Aparte de los “pequeños de este mundo”, de quienes me enorgullezco, hay también cantidad de hermanos que se han consagrado al Señor renunciando a todo lo que no sea vivir el Evangelio, extendiendo por todo el mundo la fe en Jesús.

Dice José, el gran lector de revistas y de artículos sobre la Iglesia ¿Sabeis cuántos son entre sacerdotes, monjas y consagrados en todo el mundo? No podéis tener ni idea. Mirad, he traído el Anuario Estadístico de la Iglesia, porque no es fácil recordar los datos, pero aquí están:

Los católicos en el mundo somos mil doscientos millones. Casi nada.

De entre ellos hay:

4.482 obispos
405.009 sacerdotes
26.629 diáconos permanentes
55.428 religiosos no sacerdotes
809.351 religiosas profesas
31.049 miembros de institutos seculares
80.662 misioneros laicos
2.449.659 catequistas.

3.862.269 personas dedicadas al apostolado:

A ver qué opinión os merecen estos datos. Porque si se alzasen todos en armas… Pero no es ésa la misión de los católicos. Al contrario, somos perseguidos de una o de otra manera, en todas partes.

Empieza Andrés: lo primero que se me ocurre decir es que hay un número verdaderamente elevadísimo de gente que se dedica a servir al Señor y con actitud de gratuidad en todo el mundo. Es el gran ejemplo que la Iglesia da a quien quiera mirar con objetividad la realidad. Esto aparte de que ahí hay mucha gente vinculada a la iglesia y dedican algún tiempo a servir en un voluntariado benéfico colaborando con la Iglesia en tareas sociales.

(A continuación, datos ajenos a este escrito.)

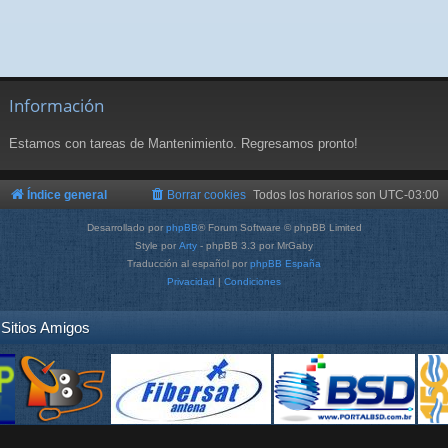
Información
Estamos con tareas de Mantenimiento. Regresamos pronto!
Índice general
Borrar cookies
Todos los horarios son
UTC-03:00
Desarrollado por
phpBB
® Forum Software © phpBB Limited
Style por
Arty
- phpBB 3.3 por MrGaby
Traducción al español por
phpBB España
Privacidad
|
Condiciones
Sitios Amigos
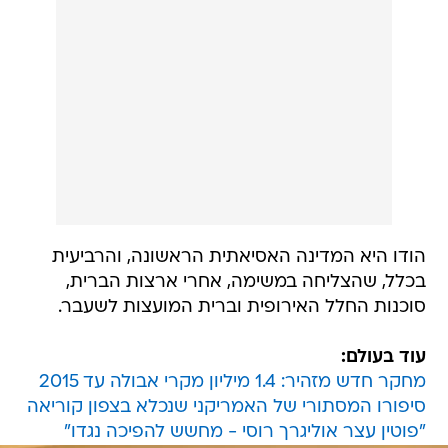
הודו היא המדינה האסיאתית הראשונה, והרביעית
בכלל, שהצליחה במשימה, אחרי ארצות הברית,
סוכנות החלל האירופית וברית המועצות לשעבר.
עוד בעולם:
מחקר חדש מזהיר: 1.4 מיליון מקרי אבולה עד 2015
סיפורו המסתורי של האמריקני שנכלא בצפון קוריאה
"פוטין עצר אוליגרך רוסי - מחשש להפיכה נגדו"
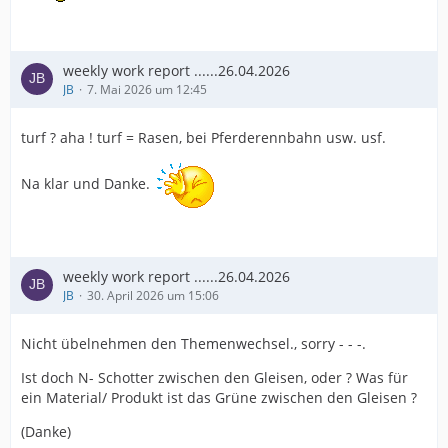
weekly work report ......26.04.2026
JB
7. Mai 2026 um 12:45
turf ? aha ! turf = Rasen, bei Pferderennbahn usw. usf.
Na klar und Danke.
weekly work report ......26.04.2026
JB
30. April 2026 um 15:06
Nicht übelnehmen den Themenwechsel., sorry - - -.
Ist doch N- Schotter zwischen den Gleisen, oder ? Was für
ein Material/ Produkt ist das Grüne zwischen den Gleisen ?
(Danke)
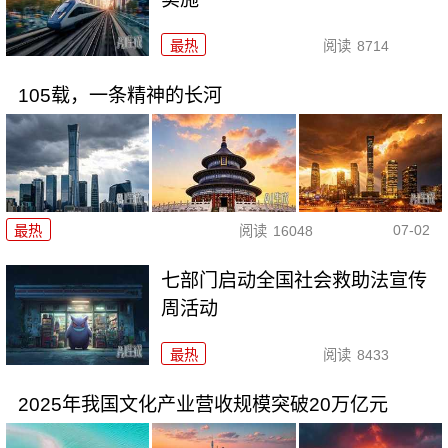
最热
阅读
8714
105载，一条精神的长河
07-02
最热
阅读
16048
七部门启动全国社会救助法宣传
周活动
最热
阅读
8433
2025年我国文化产业营收规模突破20万亿元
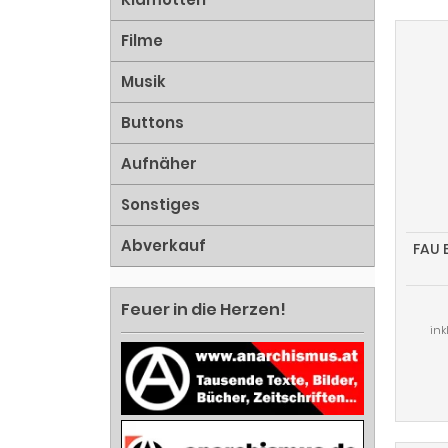
Filme
Musik
Buttons
Aufnäher
Sonstiges
Abverkauf
FAU 
Feuer in die Herzen!
ink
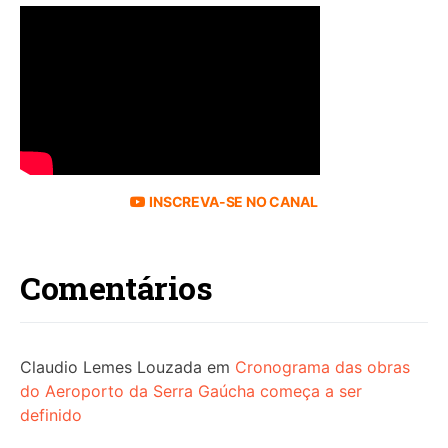
INSCREVA-SE NO CANAL
Comentários
Claudio Lemes Louzada
em
Cronograma das obras
do Aeroporto da Serra Gaúcha começa a ser
definido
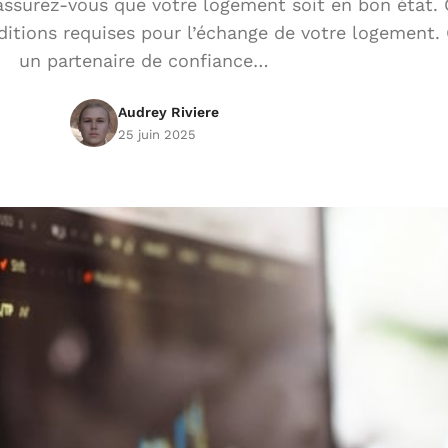
 assurez-vous que votre logement soit en bon état. 
conditions requises pour l’échange de votre logement
un partenaire de confiance…
Audrey Riviere
25 juin 2025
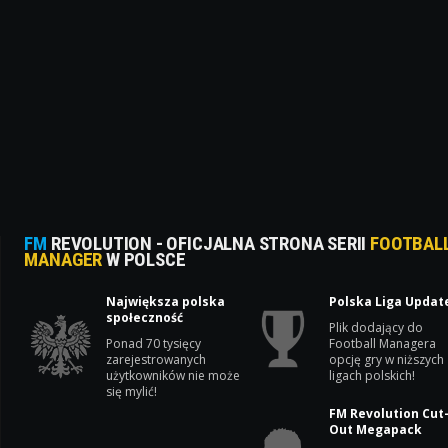
FM
REVOLUTION - OFICJALNA STRONA SERII
FOOTBAL
MANAGER
W POLSCE
Największa polska
Polska Liga Updat
społeczność
Plik dodający do
Ponad 70 tysięcy
Football Managera
zarejestrowanych
opcję gry w niższych
użytkowników nie może
ligach polskich!
się mylić!
FM Revolution Cut
Out Megapack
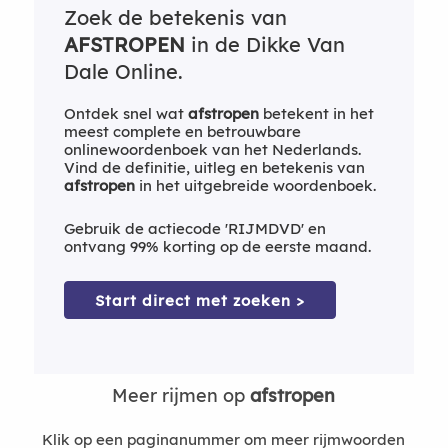
Zoek de betekenis van
AFSTROPEN
in de Dikke Van
Dale Online.
Ontdek snel wat
afstropen
betekent in het
meest complete en betrouwbare
onlinewoordenboek van het Nederlands.
Vind de definitie, uitleg en betekenis van
afstropen
in het uitgebreide woordenboek.
Gebruik de actiecode 'RIJMDVD' en
ontvang 99% korting op de eerste maand.
Start direct met zoeken >
Meer rijmen op
afstropen
Klik op een paginanummer om meer rijmwoorden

Es cierto dice Vicente que hay entidades al margen de la Iglesia que también hacen bien, pero yo me pregunto si hay alguna asociación que pueda presentar un número así de personas dedicadas en exclusiva a hacer el bien y que podrían vivir muy cómodamente, como puede presentar la Iglesia, gente que ha renunciado, incluso a formar una familia propia, y aceptan dedicar sus vidas a cualquiera, en cualquier lugar del mundo, y eso de manera totalmente gratuíta.

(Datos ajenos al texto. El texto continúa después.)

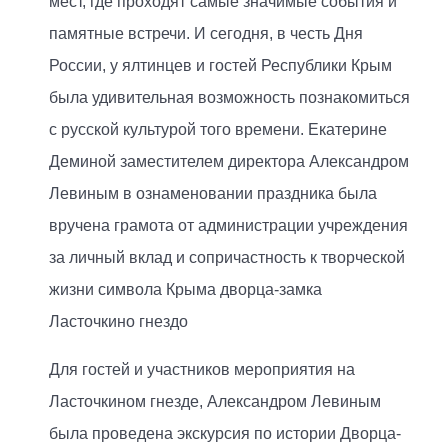
мест, где проходят самые значимые события и
памятные встречи. И сегодня, в честь Дня
России, у ялтинцев и гостей Республики Крым
была удивительная возможность познакомиться
с русской культурой того времени. Екатерине
Деминой заместителем директора Александром
Левиным в ознаменовании праздника была
вручена грамота от администрации учреждения
за личный вклад и сопричастность к творческой
жизни символа Крыма дворца-замка
Ласточкино гнездо
Для гостей и участников мероприятия на
Ласточкином гнезде, Александром Левиным
была проведена экскурсия по истории Дворца-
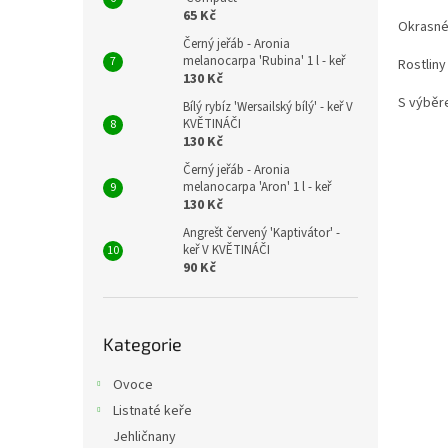
65 Kč
Okrasné 
Černý jeřáb - Aronia
melanocarpa 'Rubina' 1 l - keř
Rostliny
130 Kč
S výběr
Bílý rybíz 'Wersailský bílý' - keř V
KVĚTINÁČI
130 Kč
Černý jeřáb - Aronia
melanocarpa 'Aron' 1 l - keř
130 Kč
Angrešt červený 'Kaptivátor' -
keř V KVĚTINÁČI
90 Kč
Přeskočit
Kategorie
kategorie
Ovoce
Listnaté keře
Jehličnany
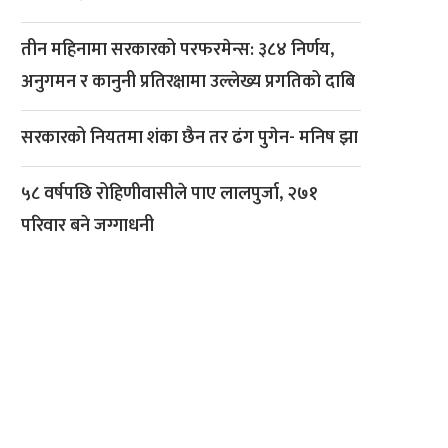
तीन महिनामा सरकारको परफरमेन्स: ३८४ निर्णय,
अनुगमन र कानुनी प्रतिरक्षामा उल्लेख्य प्रगतिको दाबि
सरकारको नियतमा शंका छैन तर ढंग पुगेन- मनिष झा
५८ वर्षपछि रोहिणीवासीले पाए लालपुर्जा, २७१
परिवार बने जग्गाधनी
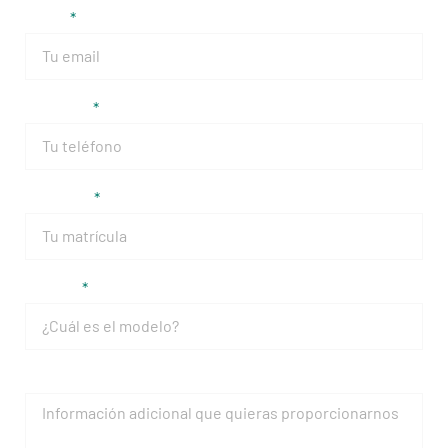
Email
Teléfono
Matrícula
Modelo
Mensaje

Y ahí están también esos millones de laicos con sus vidas de fe y dedicando muchas horas y días, en catequesis, en organizaciones de caridad, en apostolado seglar, visitando y atendiendo a enfermos, colaborando en comedores para niños pobres, en compromisos apostólicos, en países de misión, sufriendo persecuciones, incluso jugándose la vida y perdiéndola en muchos casos por manifestarse como cristianos. A pesar de todo, son el blanco de los que quisieran que la Iglesia desapareciese y cuanto antes, mejor.

Naturalmente que tenemos defectos, y a veces defectos muy serios, incluso en personas muy significadas; de todos modos, también podríamos decir a quienes la critican con saña: quien esté limpio, que le eche la primera piedra. ¿Tenemos en cuenta que Jesús ha dicho: “No necesitan médico los que están fuertes, sino los que están mal; no he venido a llamar a justos, sino a pecadores"? (Mc. 2, 17). Y pecadores somos todos. También los consagrados somos pecadores.

¿Que a algunos les gusta hurgar en la basura que hay en la Iglesia, como la hay en cualquier asociación? Sigan hurgando, no salgan del cuarto de la basura y seguro que hallarán mucha más basura de la que creen encontrar, pero parecido o peor, ya que todos generamos basura en nuestro interior y también en nuestro exterior.

Por último, añade Juan: Ya sabéis que frecuento poco la iglesia, pero soy cristiano como el que más. Me ha impresionado el número de católicos en el mundo, más de mil doscientos millones, casi nada. Y, de verdad que me enorgullezco. Por eso, ante tal número de católicos, no me explico lo que se viene diciendo estos días, de que la Junta de Andalucía quiere apropiarse de la catedral de Córdoba, antigua mezquita que construyeron los moros sobre una iglesia cristiana. Ni me explico lo que también se dijo, que en Barcelona se quiere construir sobre la actual plaza de toros, una gran mezquita con un minarete de 300 metros. Y no salgo de mi asombro al preguntarme ¿eso lo autorizan gente que son cristianos, por lo menos bautizados como yo? ¿han renegado de su fe? La verdad es que no lo entiendo. ¿Tan bien lo están haciendo los moros, o tan mal lo están haciendo los cristianos para que un pequeño número de cristianos, quizá sólo de nombre, se pasen al moro? Si es así, de vergüenza. Aunque no creo que lo consigan, ni mucho menos.